雪兎が肩を落として戻る度に、六合は人の世を案じたという。
しかし、実際鬼を目にしてはいない。
故に、今はまだ内に秘めたままにするつもりであったと、六合は言う。
「黒鬼(こっき)とは……」
騰蛇は、言葉を詰まらせた。
その名を再び口にするとは。
「封じた筈――」
そう。確かに封じた。霊山の、奥深くへ。まさか、封が破られるなど……いや、破られぬ筈がないと、思いたいのが本音か。
「ならば、大事(おおごと)だ。封が破られておれば、生き血を糧に力をつけているやもしれん」
鬼の中でも黒鬼の力は他の鬼を遥かに凌駕する。
黒鬼は勘が良い。雪兎の気配を感じて、巧く逃れているだけかもしれない。
騰蛇の胸の内が騒めく。
黒鬼ならば、ただの人では太刀打ち出来ない。
「早急に確かめねばなるまい。六合よ、貴人の元に参るぞ」
騰蛇は立ち上がる。
「しかし、ここからでは……」
「背に乗れ、六合。今から行けば、明日の正午には着ける」
騰蛇の申し入れに、躊躇う。彼の獣の姿から発せられる熱に、耐えなければならないのが難点なのだ。しかし、黒鬼の強さは、六合も知っている。ここで、断る理由などなかった。
「分かりました。雪兎」
「はい!」
「聞いての通りです。留主にしますので、後は頼みましたよ」
「か、畏まりました」
一部始終、聞き耳を立てていた雪兎を咎める事はなく、漆黒の体躯は六合を乗せ、闇夜に消えた。

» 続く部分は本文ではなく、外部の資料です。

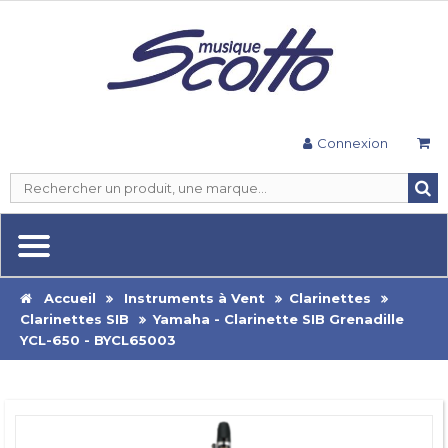
Connexion
Accueil
Instruments à Vent
Clarinettes
Clarinettes SIB
Yamaha - Clarinette SIB Grenadille
YCL-650 - BYCL65003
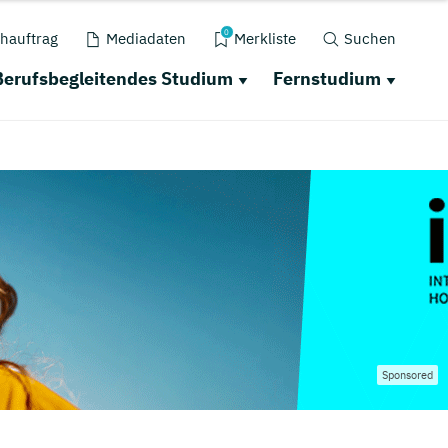
0
hauftrag
Mediadaten
Merkliste
Suchen
Berufsbegleitendes Studium
Fernstudium
Sponsored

騰蛇は自ら宣言した言葉通り、正午には貴人の城を訪れる。
花の中心。いわば、この世界の芯だ。
十二天神の長たる者、それが貴人。
騰蛇と六合が来るのを知っているかのように、貴人自らが城門に立っていた。巨大な体躯から一変。人型に姿を戻し地に足を付けた後、貴人を前に一礼する。
「入られよ」
話はそれから。と、背を向ける。
騰蛇と六合は貴人の後を追う。
ここは、どの地よりも空気が澄んでいる。神聖で、一切の穢れを寄せ付けない高貴な場所。
貴人もまた、そういう者だ。
美しい絹のような金糸の髪がさらりと揺れる。手を伸ばし、思わず触れたくなる衝動。相手が男だというのを、つい忘れてしまいそうになる。

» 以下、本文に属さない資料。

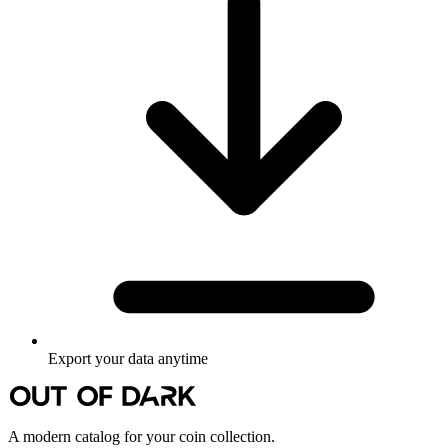
Export your data anytime
A modern catalog for your coin collection.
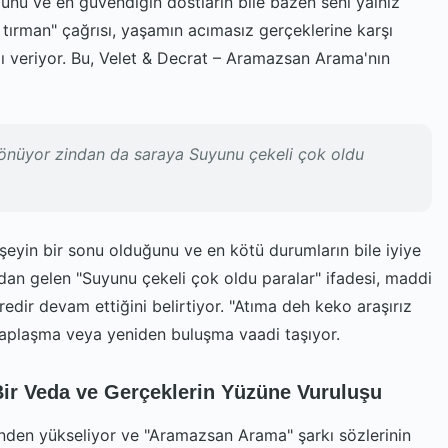
nu ve en güvendiğin dostların bile bazen seni yalnız
 tırman" çağrısı, yaşamın acımasız gerçeklerine karşı
veriyor. Bu, Velet & Decrat – Aramazsan Arama'nın
dönüyor zindan da saraya Suyunu çekeli çok oldu
er şeyin bir sonu olduğunu ve en kötü durumların bile iyiye
an gelen "Suyunu çekeli çok oldu paralar" ifadesi, maddi
üredir devam ettiğini belirtiyor. "Atıma deh keko araşırız
esaplaşma veya yeniden buluşma vaadi taşıyor.
ir Veda ve Gerçeklerin Yüzüne Vuruluşu
sinden yükseliyor ve "Aramazsan Arama" şarkı sözlerinin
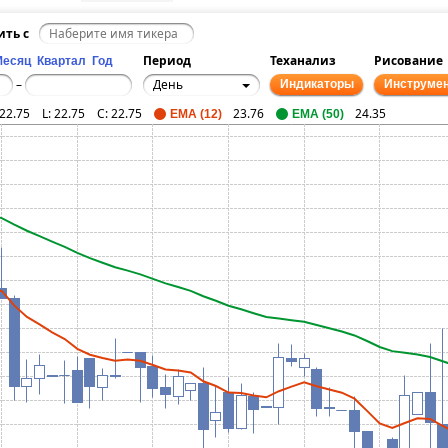
ить с
Период
Теханализ
Рисование
Месяц
Квартал
Год
День
–
Индикаторы
Инструме
22.75
L:
22.75
C:
22.75
23.76
24.35
EMA (12)
EMA (50)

瞳の色と同じ、薄紫の着物に菫色の羽織姿の貴人は、一際大きな門を自身の手で開き招き入れた。
流れる水の如く静かに高座に座ると、貴人は騰蛇と六合へも座るよう促した。
「六合。そなたの話から聞こう」
澄んだ声音が降る。
迷う事なく六合を指したあたり、貴人にはもう、既に知れている。そう思わせた。
彼女の話を、貴人は一切表情を変えずに聞き入る。ひとしきり事情を話し終えた六合は、最後に言いそびれていた事を謝罪した。
陳謝の言葉にさえ、貴人は態度を崩さない。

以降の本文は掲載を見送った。